Slashdot Mirror


Why Project Gutenberg Isn't There Yet

option8 writes "This wired article ('Any Text. Anytime. Anywhere. (Any Volunteers?)'), goes into good detail on why Project Gutenberg, and similar efforts, are far from creating a complete, free electronic library. A quote: "The mechanics of a universal library are simple. The tricky part: harnessing the free labor." Though it doesn't go into technology much, I expect there's a lot of potential in mass OCR tech and good speech recognition (faster to read a book aloud than to transcribe it correctly)."

2 of 334 comments (clear)

  1. just scan and compress by Anonymous Coward · · Score: 5, Interesting

    The best and cheapest way to get existing books on the web is to scan them and compress the images. Compression technology for text images is so good (see DjVu), and storage so cheap nowadays that you are better off just distributing high resolution scans.

    This is a much more efficient way to make books available on the web, much more efficient than having volunteers painstakingly transcribe the text or correcting OCR mistakes.

    OCR can be used for indexing scanned documents, but there is no need to do manual correction. DjVu can compress 300dpi black and white pages of text to 5-25KB. That's less than most HTML pages, and the images look just like the original book.

    The Million Book Project at the Internet Archive uses DjVu (as well as other formats).

    The open source implementation of DjVu is available on sourceforge

  2. In Search of the Perfect Library by drmofe · · Score: 5, Interesting

    There seems to be an interesting recurring theme in human history - we constantly strive to build libraries but we have never yet built one that is quite "good enough".

    The Great Library in Alexandria was a wonder of the ancient world until it got burned down as part of a domestic dispute between Mark Anthony and Cleopatra. I was amused to note that the local University recently received funding approval to rebuild it - grants committees move slowly.
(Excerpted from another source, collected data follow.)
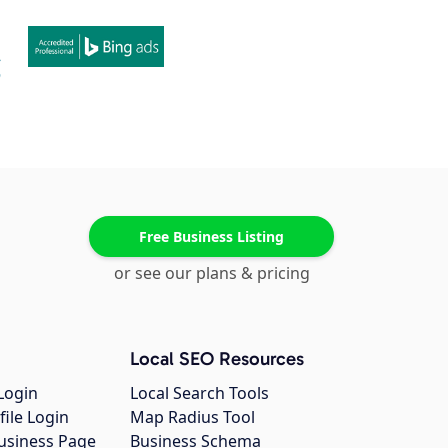
Free Business Listing
or see our plans & pricing
Local SEO Resources
Login
Local Search Tools
file Login
Map Radius Tool
usiness Page
Business Schema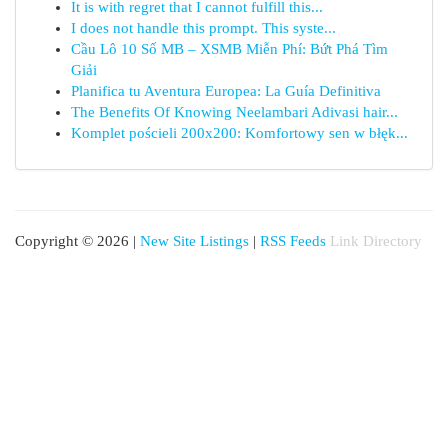
It is with regret that I cannot fulfill this...
I does not handle this prompt. This syste...
Cầu Lô 10 Số MB – XSMB Miễn Phí: Bứt Phá Tìm
Giải
Planifica tu Aventura Europea: La Guía Definitiva
The Benefits Of Knowing Neelambari Adivasi hair...
Komplet pościeli 200x200: Komfortowy sen w błęk...
Copyright © 2026 |
New Site Listings
|
RSS Feeds
Link Directory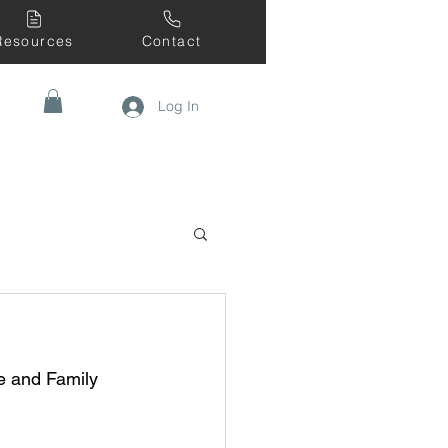
Resources
Contact
Log In
 and Family 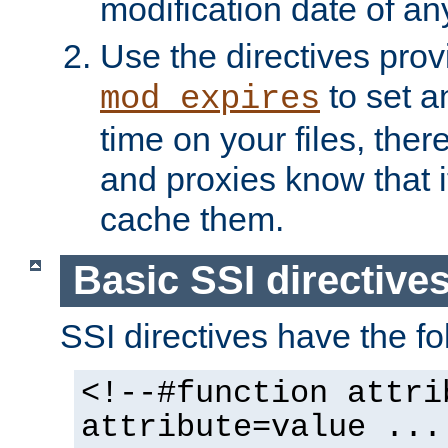
modification date of any
Use the directives pro
to set an
mod_expires
time on your files, ther
and proxies know that i
cache them.
Basic SSI directive
SSI directives have the fo
<!--#function attri
attribute=value ...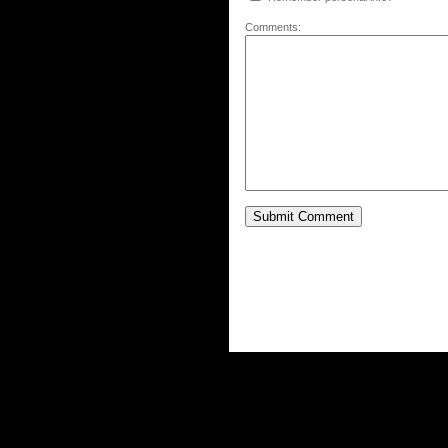
Comments: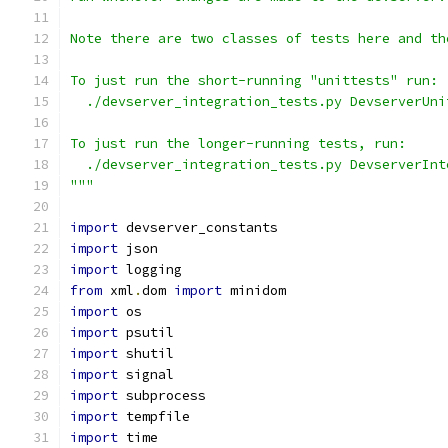
Note there are two classes of tests here and th
To just run the short-running "unittests" run:
  ./devserver_integration_tests.py DevserverUni
To just run the longer-running tests, run:
  ./devserver_integration_tests.py DevserverInt
"""
import
 devserver_constants
import
 json
import
 logging
from
 xml
.
dom 
import
 minidom
import
 os
import
 psutil
import
 shutil
import
 signal
import
 subprocess
import
 tempfile
import
 time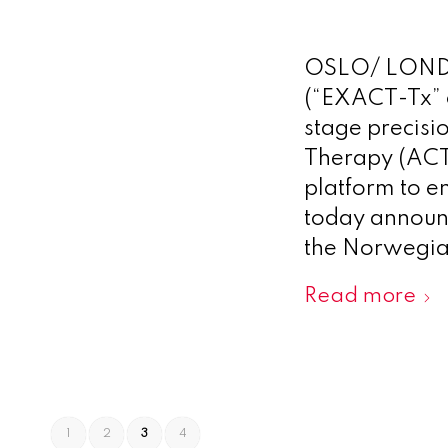
OSLO/ LONDO
(“EXACT-Tx” o
stage precisi
Therapy (ACT®
platform to en
today announc
the Norwegia
Read more
1
2
3
4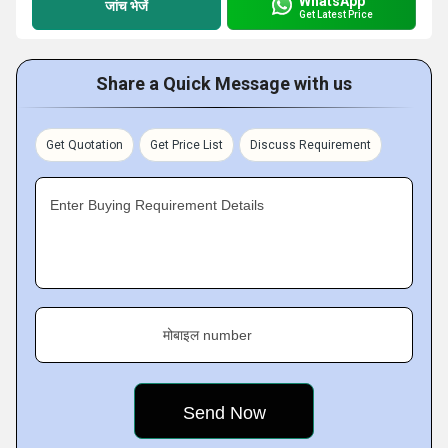
WhatsApp
जांच भेजें
Get Latest Price
Share a Quick Message with us
Get Quotation
Get Price List
Discuss Requirement
Enter Buying Requirement Details
मोबाइल number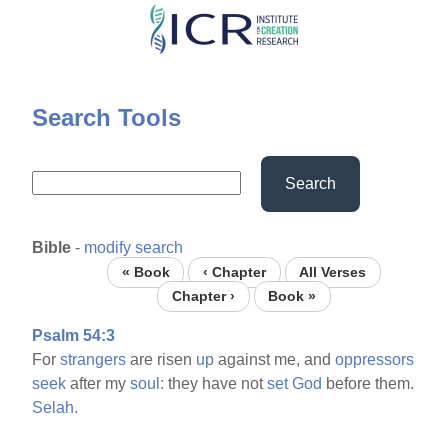
Skip
to
main
content
Search Tools
Search
Bible
-
modify search
« Book
‹ Chapter
All Verses
Chapter ›
Book »
Psalm 54:3
For
strangers
are risen
up
against me, and
oppressors
seek
after my
soul:
they have not
set
God
before them.
Selah.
    In mediaeval times, monks were the guardians of knowledge and the various monasteries dotted around Europe were oases of learning and knowledge in those times. Knowledge was restricted to the few.

    The original Gutenberg made it possible to create huge volumes (literally) of knowledge and disseminate it on a wide scale. Ever since, people in power have sought to control this technology - either through censorship, copyright, or even education (you have to be able to read before a book is of greatest use to you.)

    In Victorian England, the mark of a scholarly gentleman was in the breadth of works he maintained in his private library.

    Perhaps a new initiative might be Gutenberg@Home whereby any reader made an electronic copy of physical works by some convenient, nondestructive means. By keeping such a personal library private, one would not have to worry about copyright laws, even as currently framed.

    How much of what is holding us back from building the perfect library simply our insistence on monetary-related restrictions? How long will it take us to realize that lengthy (in time) and complex or intensive (in resources consumed) PHYSICAL processes are the only ones to which we need to attach a value. Whatever happens inthe electronic world should be free and that the collation, assembly, verification, dissemination and application of the sum of human knowledge is one of the most important things that we could achieve?

    STF